Mas, em "O Aprendiz", o prêmio é, em si mesmo, o emprego,
mas um emprego de "sonho" e
fantasia, já no topo da cadeia corporativa norte-americana. A presença de Trump, um daqueles
homens de negócios emblemáticos que os EUA produz de quando em quando, a encarnação
mais perfeita do espírito capitalista, uma espécie de símbolo
ambulante de toda a promessa
de riqueza e poder advindos do
modo americano de viver e trabalhar, é o grande achado.

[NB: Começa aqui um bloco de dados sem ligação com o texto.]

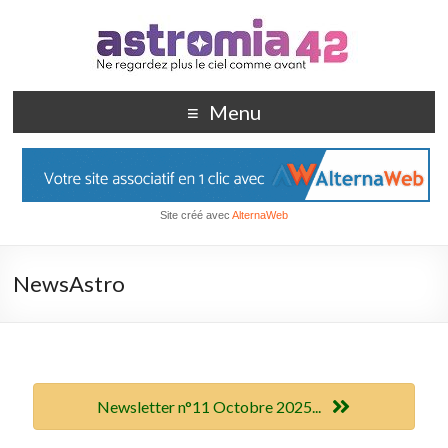
Menu
Site créé avec
AlternaWeb
NewsAstro
Newsletter n°11 Octobre 2025...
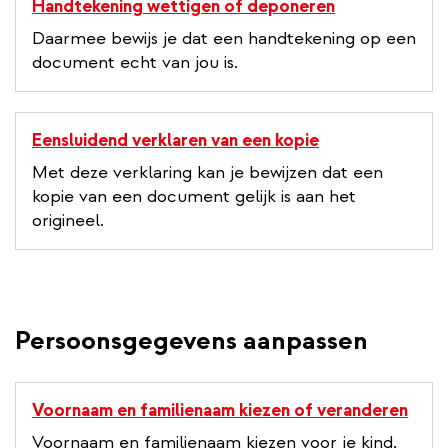
Handtekening wettigen of deponeren
Daarmee bewijs je dat een handtekening op een
document echt van jou is.
Eensluidend verklaren van een kopie
Met deze verklaring kan je bewijzen dat een
kopie van een document gelijk is aan het
origineel.
Persoonsgegevens aanpassen
Voornaam en familienaam kiezen of veranderen
Voornaam en familienaam kiezen voor je kind,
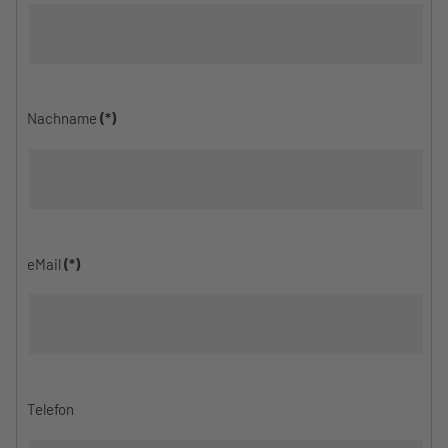
Nachname
(*)
eMail
(*)
Telefon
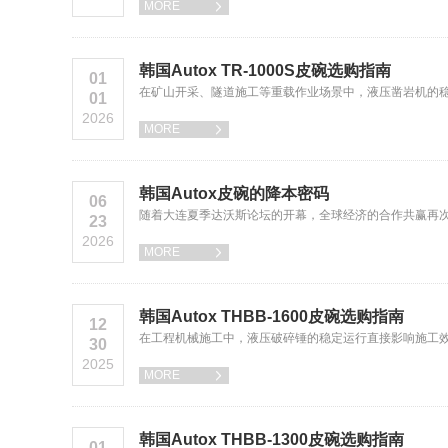
MORE

韩国Autox TR-1000S皮碗选购指南
01
在矿山开采、隧道施工等重载作业场景中，液压凿岩机的稳定运
01
2026
MORE

韩国Autox皮碗的降本密码
06
随着大连夏季达沃斯论坛的开幕，全球经济的合作共赢再
23
2026
MORE

韩国Autox THBB-1600皮碗选购指南
12
在工程机械施工中，液压破碎锤的稳定运行直接影响施工效率，
30
2025
MORE

韩国Autox THBB-1300皮碗选购指南
01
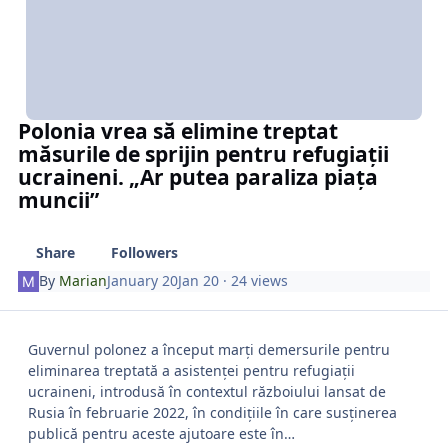
Polonia vrea să elimine treptat
măsurile de sprijin pentru refugiații
ucraineni. „Ar putea paraliza piața
muncii”
Share
Followers
By
Marian
January 20
Jan 20
· 24 views
Guvernul polonez a început marți demersurile pentru
eliminarea treptată a asistenței pentru refugiații
ucraineni, introdusă în contextul războiului lansat de
Rusia în februarie 2022, în condițiile în care susținerea
publică pentru aceste ajutoare este în…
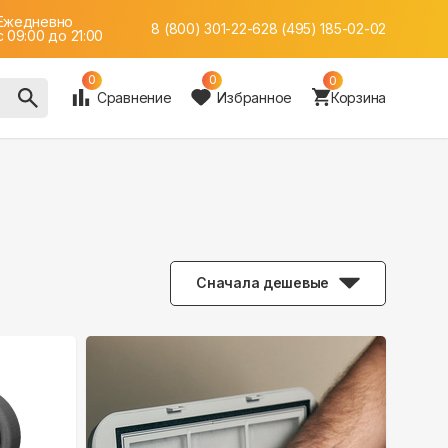
Ежедневно
8 (800) 301-22-62
8 (495) 185-02-02
c 09:00 до 21:00
0
0
0
Сравнение
Избранное
Корзина
Сначала дешевые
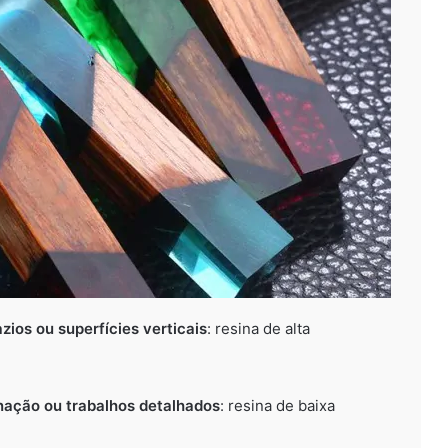
ios ou superfícies verticais
: resina de alta
ação ou trabalhos detalhados
: resina de baixa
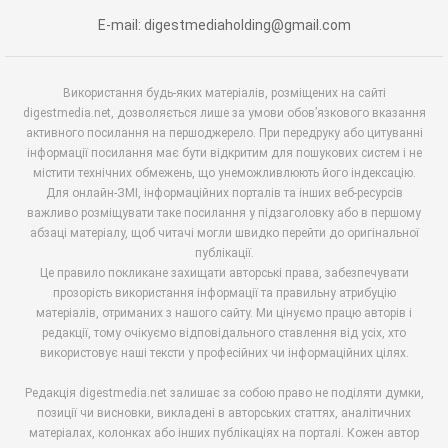
E-mail: digestmediaholding@gmail.com
Використання будь-яких матеріалів, розміщених на сайті
digestmedia.net, дозволяється лише за умови обов’язкового вказання
активного посилання на першоджерело. При передруку або цитуванні
інформації посилання має бути відкритим для пошукових систем і не
містити технічних обмежень, що унеможливлюють його індексацію.
Для онлайн-ЗМІ, інформаційних порталів та інших веб-ресурсів
важливо розміщувати таке посилання у підзаголовку або в першому
абзаці матеріалу, щоб читачі могли швидко перейти до оригінальної
публікації.
Це правило покликане захищати авторські права, забезпечувати
прозорість використання інформації та правильну атрибуцію
матеріалів, отриманих з нашого сайту. Ми цінуємо працю авторів і
редакції, тому очікуємо відповідального ставлення від усіх, хто
використовує наші тексти у професійних чи інформаційних цілях.
Редакція digestmedia.net залишає за собою право не поділяти думки,
позиції чи висновки, викладені в авторських статтях, аналітичних
матеріалах, колонках або інших публікаціях на порталі. Кожен автор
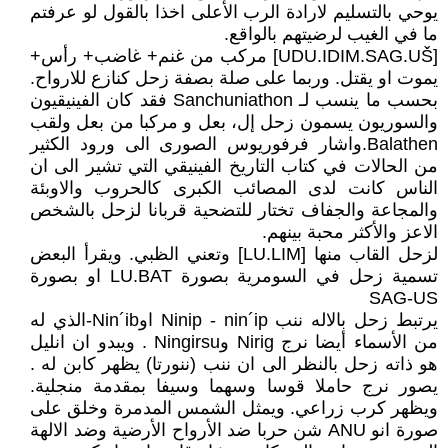
يوحي بالتسليم لارادة الرب الأعلى اخذا بالقول لو عرفتم
ما في الغيب لرضيتهم بالواقع.
[UDU.IDIM.SAG.UŠ] مركب من غنم+ غاضب+ رأس+
يموت او يقتل. وربما على صلة بصفة زحل كنازع للارواح.
بحسب ما ينسب لـ Sanchuniathon فقد كان الفينيقيون
والسوريون يسمون زحل إل، بعل و مركبا من بعل ولقب
Balathen.واشار فرفوريوس الصورى الى ورود الكثير
من الحالات في كتاب التاريخ الفينيقي التي تشير الى ان
الناس كانت لدى المصائب الكبرى كالحروب والاوبئة
والمجاعة والجفاف تختار للتضحية قربانا لزحل بالشخص
الاعز والأكثر محبة بينهم.
لزحل القاب منها [LU.LIM] وتعني الظبي. ويقرأ البعض
تسمية زحل في السومرية بصورة LU.BAT او بصورة
SAG-US
يرتبط زحل بالاله ننب Ninip - nin´ip اوNin´ib-الذي له
من الأسماء أيضا نرج Nirig وNingirsu . ويبدو ان انليل
هو ذاته زحل بالنظر الى ان ننب (ننورتا) يظهر كابن له .
يصور نرج حاملا قوسا وسهما وسيفا بمقدمة منجلية.
ويظهر كرب زراعي. ويمثل الشمس المدمرة وخلق على
صورة انو ANU شن حربا ضد الأرواح الأرضية وضد الالهة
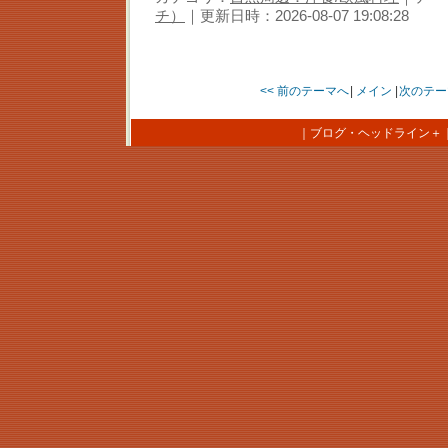
チ）
｜更新日時：2026-08-07 19:08:28
<< 前のテーマへ
|
メイン
|
次のテー
｜
ブログ・ヘッドライン＋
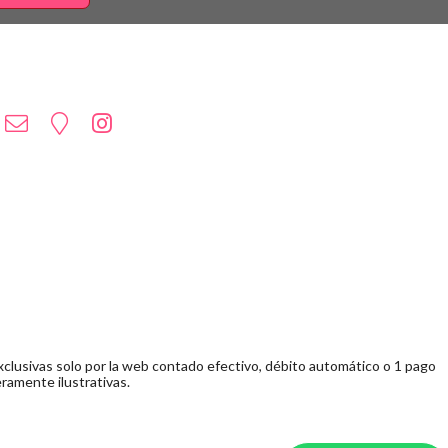
clusivas solo por la web contado efectivo, débito automático o 1 pago
ramente ilustrativas.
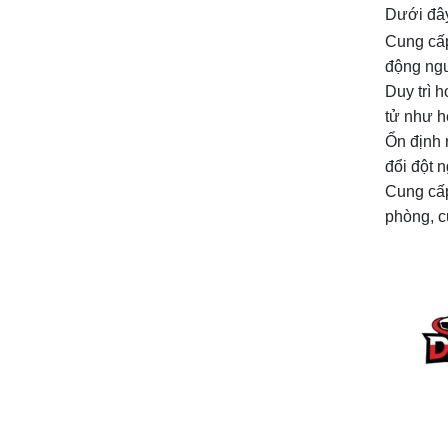
Dưới đây 
Cung cấp
động ngu
Duy trì 
tử như h
Ổn định 
đổi đột n
Cung cấp
phòng, c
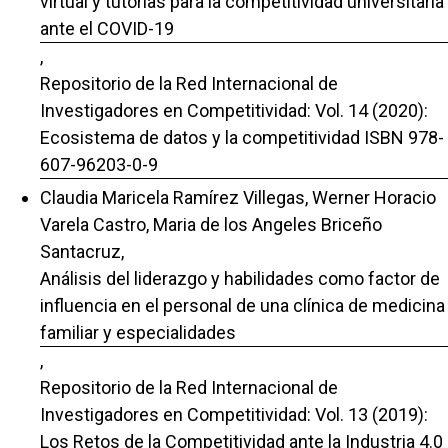
virtual y tutorías para la competitividad universitaria
ante el COVID-19
,
Repositorio de la Red Internacional de
Investigadores en Competitividad: Vol. 14 (2020):
Ecosistema de datos y la competitividad ISBN 978-
607-96203-0-9
Claudia Maricela Ramírez Villegas, Werner Horacio
Varela Castro, Maria de los Angeles Briceño
Santacruz,
Análisis del liderazgo y habilidades como factor de
influencia en el personal de una clínica de medicina
familiar y especialidades
,
Repositorio de la Red Internacional de
Investigadores en Competitividad: Vol. 13 (2019):
Los Retos de la Competitividad ante la Industria 4.0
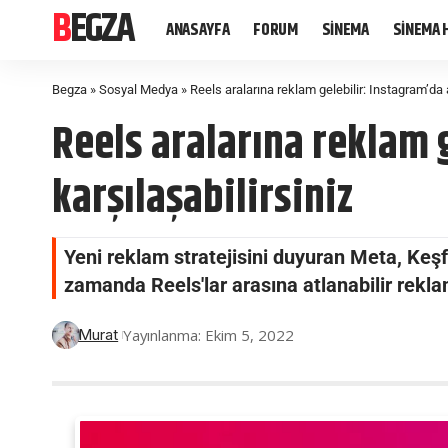
BEGZA
ANASAYFA
FORUM
SİNEMA
SİNEMA 
Begza
»
Sosyal Medya
»
Reels aralarına reklam gelebilir: Instagram’da 
Reels aralarına reklam 
karşılaşabilirsiniz
Yeni reklam stratejisini duyuran Meta, Keşf
zamanda Reels'lar arasına atlanabilir reklam
Yayınlanma: Ekim 5, 2022
Murat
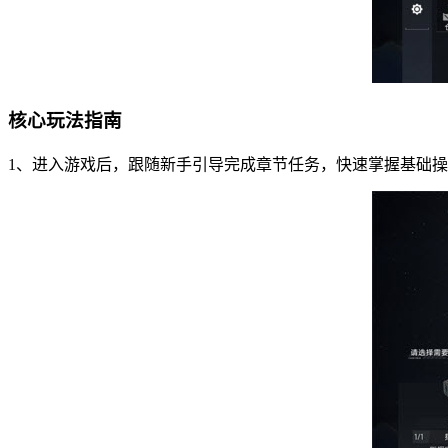
核心玩法指南
1、进入游戏后，跟随新手引导完成章节任务，快速掌握基础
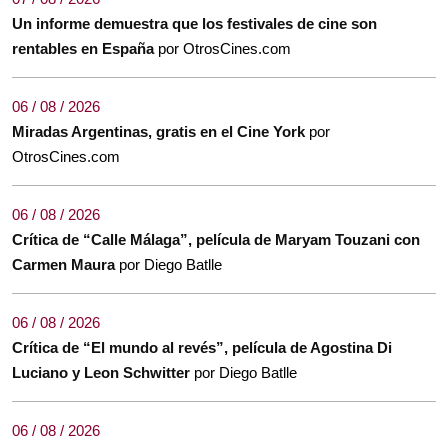
Un informe demuestra que los festivales de cine son
rentables en España
por OtrosCines.com
06 / 08 / 2026
Miradas Argentinas, gratis en el Cine York
por
OtrosCines.com
06 / 08 / 2026
Crítica de “Calle Málaga”, película de Maryam Touzani con
Carmen Maura
por Diego Batlle
06 / 08 / 2026
Crítica de “El mundo al revés”, película de Agostina Di
Luciano y Leon Schwitter
por Diego Batlle
06 / 08 / 2026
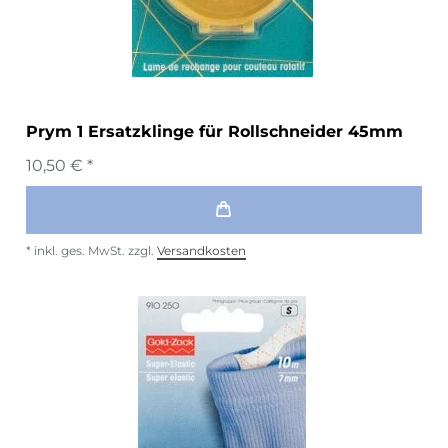
Prym 1 Ersatzklinge für Rollschneider 45mm
10,50 € *
*
inkl. ges. MwSt.
zzgl.
Versandkosten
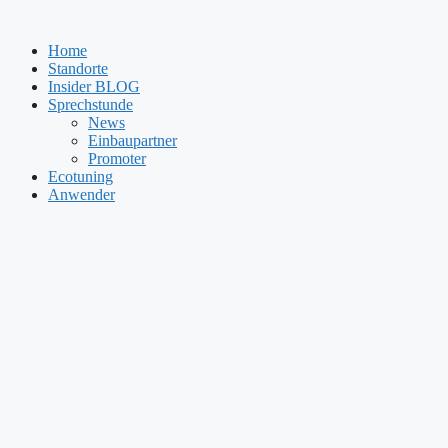
Zum
Inhalt
Home
springen
Standorte
Insider BLOG
Sprechstunde
News
Einbaupartner
Promoter
Ecotuning
Anwender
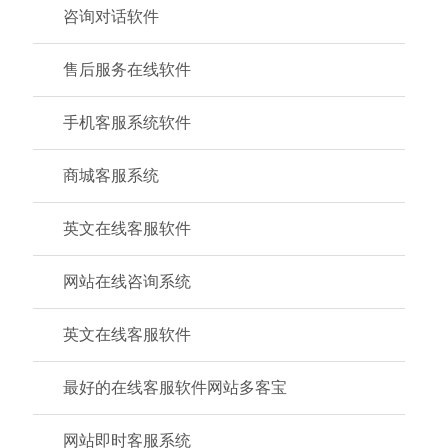
咨询对话软件
售后服务在线软件
手机客服系统软件
商城客服系统
英文在线客服软件
网站在线咨询系统
英文在线客服软件
最好的在线客服软件网站多客宝
网站即时客服系统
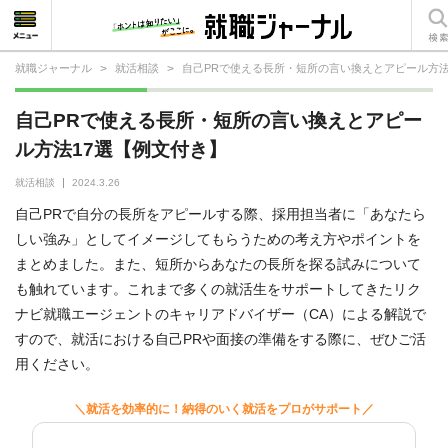
就職ジャーナル
>
就活相談
>
自己PRで使える長所・短所の言い換えとアピール方法
就活相談
自己PRで使える長所・短所の言い換えとアピー
就活ノウハウ
ル方法17選【例文付き】
仕事の選び方・ヒント
就活相談
2024.3.26
自己PRで自分の長所をアピールする際、採用担当者に「あなたら
仕事とは？
しい強み」としてイメージしてもらうための考え方やポイントを
まとめました。また、短所からあなたの長所を探る試みについて
就活コラム
も触れています。これまで多くの就活生をサポートしてきたリク
ナビ就職エージェントのキャリアドバイザー（CA）による解説で
すので、就活における自己PRや面接の準備をする際に、ぜひご活
用ください。
＼就活を効率的に！納得のいく就活をプロがサポート／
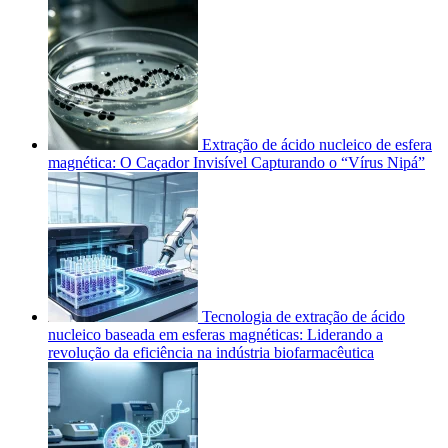
Extração de ácido nucleico de esfera
magnética: O Caçador Invisível Capturando o “Vírus Nipá”
Tecnologia de extração de ácido
nucleico baseada em esferas magnéticas: Liderando a
revolução da eficiência na indústria biofarmacêutica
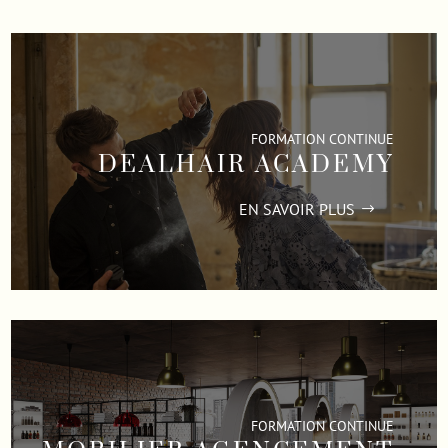
FORMATION CONTINUE
DEALHAIR ACADEMY
EN SAVOIR PLUS
FORMATION CONTINUE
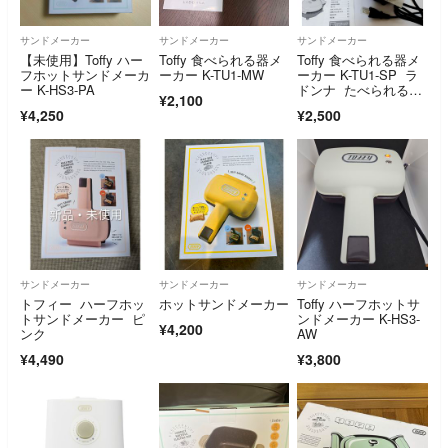
サンドメーカー
サンドメーカー
サンドメーカー
【未使用】Toffy ハー
Toffy 食べられる器メ
Toffy 食べられる器メ
フホットサンドメーカ
ーカー K-TU1-MW
ーカー K-TU1-SP ラ
ー K-HS3-PA
ドンナ たべられるう
¥2,100
つわ
¥4,250
¥2,500
サンドメーカー
サンドメーカー
サンドメーカー
トフィー ハーフホッ
ホットサンドメーカー
Toffy ハーフホットサ
トサンドメーカー ピ
ンドメーカー K-HS3-
¥4,200
ンク
AW
¥4,490
¥3,800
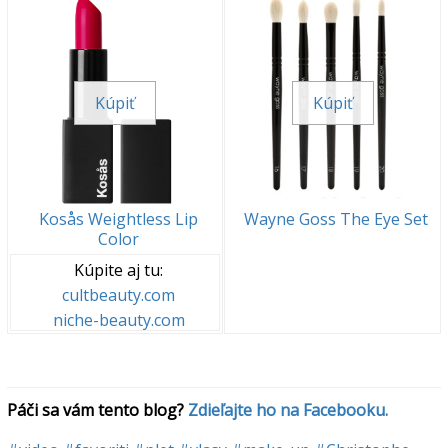
Kúpiť
Kúpiť
Kosås Weightless Lip
Wayne Goss The Eye Set
Color
Kúpite aj tu:
cultbeauty.com
niche-beauty.com
Páči sa vám tento blog? 
Zdieľajte ho na Facebooku.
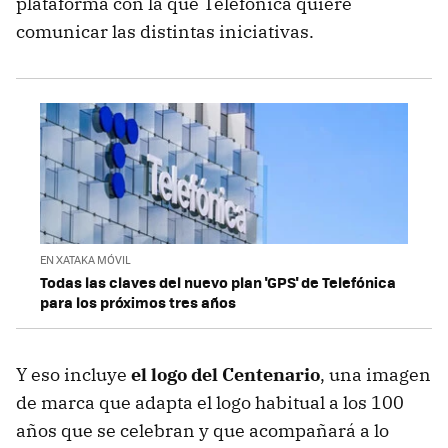
plataforma con la que Telefónica quiere
comunicar las distintas iniciativas.
EN XATAKA MÓVIL
Todas las claves del nuevo plan 'GPS' de Telefónica
para los próximos tres años
Y eso incluye
el logo del Centenario
, una imagen
de marca que adapta el logo habitual a los 100
años que se celebran y que acompañará a lo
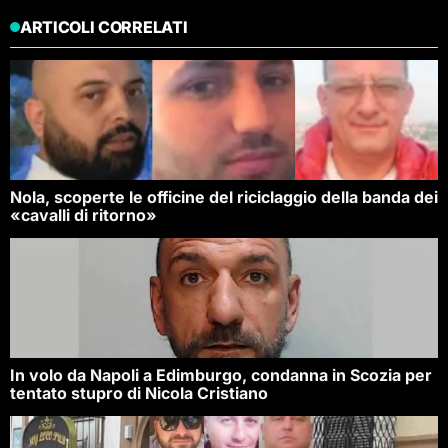
ARTICOLI CORRELATI
Nola, scoperte le officine del riciclaggio della banda dei
«cavalli di ritorno»
In volo da Napoli a Edimburgo, condanna in Scozia per
tentato stupro di Nicola Cristiano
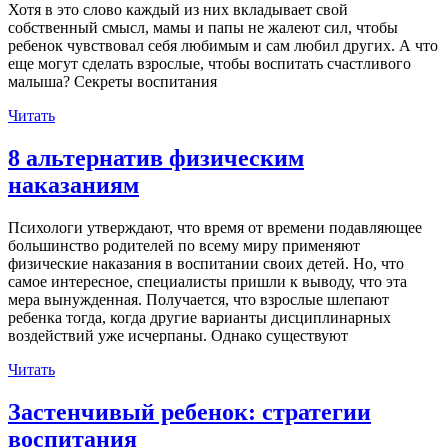
Хотя в это слово каждый из них вкладывает свой
собственный смысл, мамы и папы не жалеют сил, чтобы
ребенок чувствовал себя любимым и сам любил других. А что
еще могут сделать взрослые, чтобы воспитать счастливого
малыша? Секреты воспитания
Читать
8 альтернатив физическим
наказаниям
Психологи утверждают, что время от времени подавляющее
большинство родителей по всему миру применяют
физические наказания в воспитании своих детей. Но, что
самое интересное, специалисты пришли к выводу, что эта
мера вынужденная. Получается, что взрослые шлепают
ребенка тогда, когда другие варианты дисциплинарных
воздействий уже исчерпаны. Однако существуют
Читать
Застенчивый ребенок: стратегии
воспитания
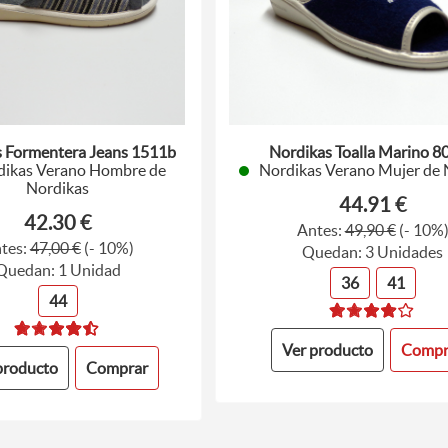
s Formentera Jeans 1511b
Nordikas Toalla Marino 8
dikas Verano Hombre de
Nordikas Verano Mujer de 
Nordikas
44.91 €
42.30 €
Antes:
49,90 €
(- 10%
tes:
47,00 €
(- 10%)
Quedan: 3 Unidades
Quedan: 1 Unidad
36
41
44
Ver producto
Compr
producto
Comprar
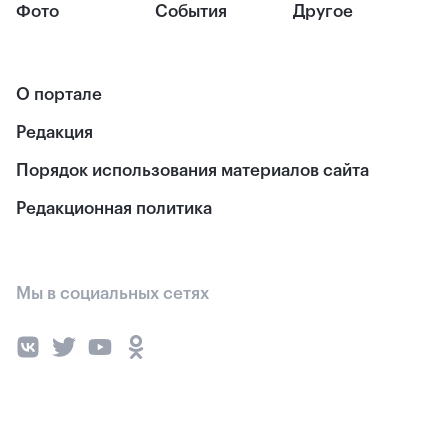
Фото
События
Другое
О портале
Редакция
Порядок использования материалов сайта
Редакционная политика
Мы в социальных сетях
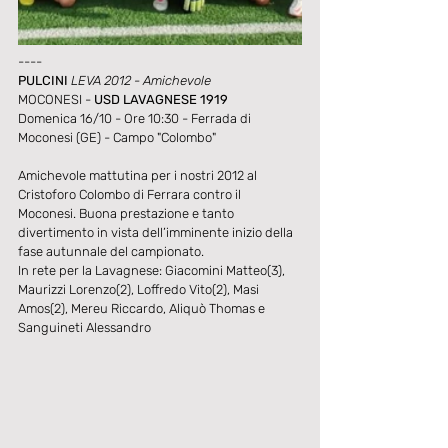
----
PULCINI 
LEVA 2012 - Amichevole
MOCONESI - 
USD LAVAGNESE 1919
Domenica 16/10 - Ore 10:30 - Ferrada di 
Moconesi (GE) - Campo "Colombo"
Amichevole mattutina per i nostri 2012 al 
Cristoforo Colombo di Ferrara contro il 
Moconesi. Buona prestazione e tanto 
divertimento in vista dell’imminente inizio della 
fase autunnale del campionato.
In rete per la Lavagnese: Giacomini Matteo(3), 
Maurizzi Lorenzo(2), Loffredo Vito(2), Masi 
Amos(2), Mereu Riccardo, Aliquò Thomas e 
Sanguineti Alessandro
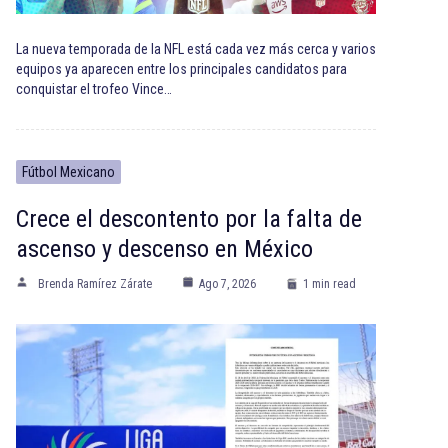
La nueva temporada de la NFL está cada vez más cerca y varios
equipos ya aparecen entre los principales candidatos para
conquistar el trofeo Vince…
Fútbol Mexicano
Crece el descontento por la falta de
ascenso y descenso en México
Brenda Ramírez Zárate
Ago 7, 2026
1 min read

Trump, ao mesmo tempo personagem, apresentador e produtor, tanto cria o lastro de realidade sem o qual a fantasia do "reality" não engata, quanto funciona
como um poderoso elemento
paródico. Ele é um bilionário de
filme, de HQ, de TV -de ficção,
enfim. Seu império, ao contrário
dos bilhões discretos e cinza-monitor de Bill Gates, reluz. Tudo
acontece a partir de sua dourada
Trump Tower, edifício no centro
de Manhattan, ainda a vitrine do
capitalismo. Ele tem cassinos,
hotéis e resorts em cidades cheias
de néon como Atlantic City e Las
Vegas. Ostenta suas limusines,
jatos e acordos de divórcio cheios
de números. Sente-se como um
peixe dentro d'água na TV.
E, em "O Aprendiz", esse delírio de riqueza opulenta, ostensiva e dourada é a cenoura que
conduz os candidatos a se submeterem a uma encenação do
mundo hipercompetitivo do trabalho. É tanto mais empolgante
-ou revoltante- quanto mais
reforça seu caráter de encenação,
de gincana, de jogo de colegiais.
Sim, porque, na verdade o que
"O Aprendiz" quer dizer é que
aquilo tudo -a dureza, a crueldade, o estresse, a humilhação-
é fichinha perto do que, no fundo, o mundo corporativo exige
de seus trabalhadores.
É mais ou menos como um
"Banco Imobiliário" (cujo nome
em inglês, "Monopoly", é bem
mais eloqüente a respeito daquilo com o que se está brincando).
O jogo, que basicamente consiste
em fazer dinheiro circular com a
compra e venda de imóveis, foi
criado por um desempregado
em 1934, durante a Depressão.
Não é curioso que, num momento em que o mundo do trabalho
está se esfacelando, ele seja objeto de chacota?